Without the pictures, restate all of the data below word for word.

========================

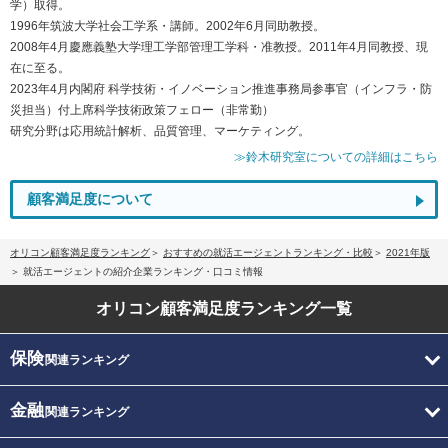
学）取得。
1996年筑波大学社会工学系・講師。2002年6月同助教授。
2008年4月慶應義塾大学理工学部管理工学科・准教授。2011年4月同教授、現
在に至る。
2023年4月内閣府 科学技術・イノベーション推進事務局参事官（インフラ・防
災担当）付上席科学技術政策フェロー（非常勤）
研究分野は応用統計解析、品質管理、マーケティング。
≫鈴木研究室についての詳細はこちら
顧客満足度について
オリコン顧客満足度ランキング
おすすめの就活エージェントランキング・比較
2021年版
就活エージェントの紹介企業ランキング・口コミ情報
オリコン顧客満足度
ランキング一覧
保険
関連ランキング
金融
関連ランキング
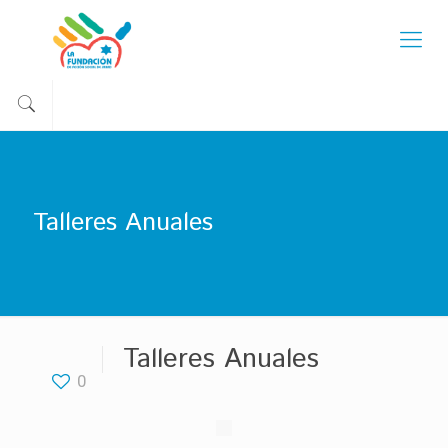
Talleres Anuales
Talleres Anuales
0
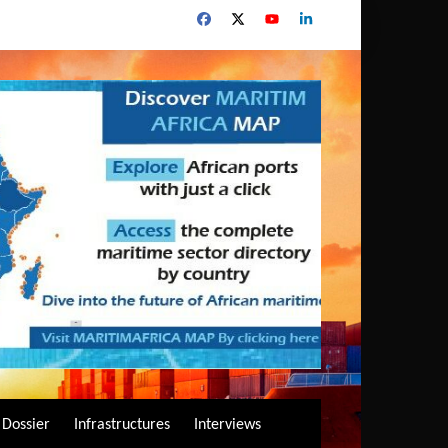
Dossier
Infrastructures
Interviews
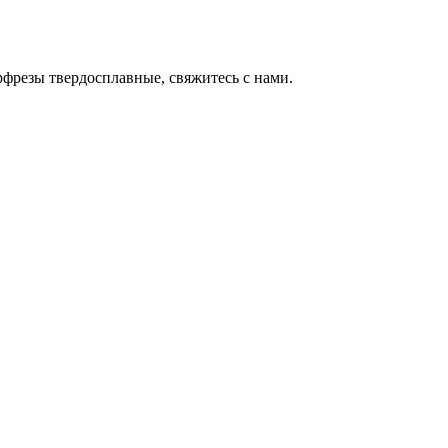
фрезы твердосплавные, свяжитесь с нами.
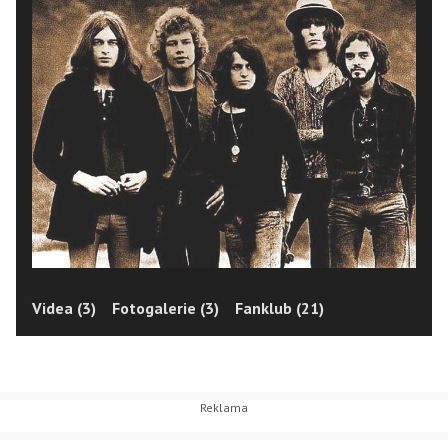
Videa (3)
Fotogalerie (3)
Fanklub (21)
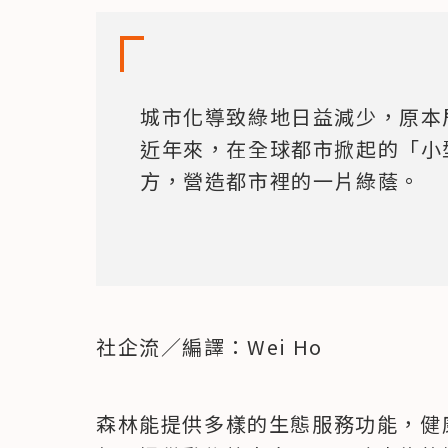
城市化導致綠地日益減少，原本
近年來，在全球都市掀起的「小
方，營造都市裡的一片綠蔭。
社企流／編譯：Wei Ho
森林能提供多樣的生態服務功能，健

========================

→ **SOLUTION TO THIS PROBLEM**:
学）取得。
1996年筑波大学社会工学系・講師。2002年6月同助教授。
2008年4月慶應義塾大学理工学部管理工学科・准教授。2011年4月同教授、現
在に至る。
2023年4月内閣府 科学技術・イノベーション推進事務局参事官（インフラ・防
災担当）付上席科学技術政策フェロー（非常勤）
研究分野は応用統計解析、品質管理、マーケティング。
≫鈴木研究室についての詳細はこちら
顧客満足度について
オリコン顧客満足度ランキング
おすすめの就活エージェントランキング・比較
2021年版
就活エージェントの紹介企業ランキング・口コミ情報
オリコン顧客満足度
ランキング一覧
保険
関連ランキング
金融
関連ランキング
Talleres Anuales
Talleres Anuales
0
Dossier
Infrastructures
Interviews
фрезы твердосплавные, свяжитесь с нами.
Videa (3)
Fotogalerie (3)
Fanklub (21)
城市化導致綠地日益減少，原本
近年來，在全球都市掀起的「小
方，營造都市裡的一片綠蔭。
社企流／編譯：Wei Ho
森林能提供多樣的生態服務功能，健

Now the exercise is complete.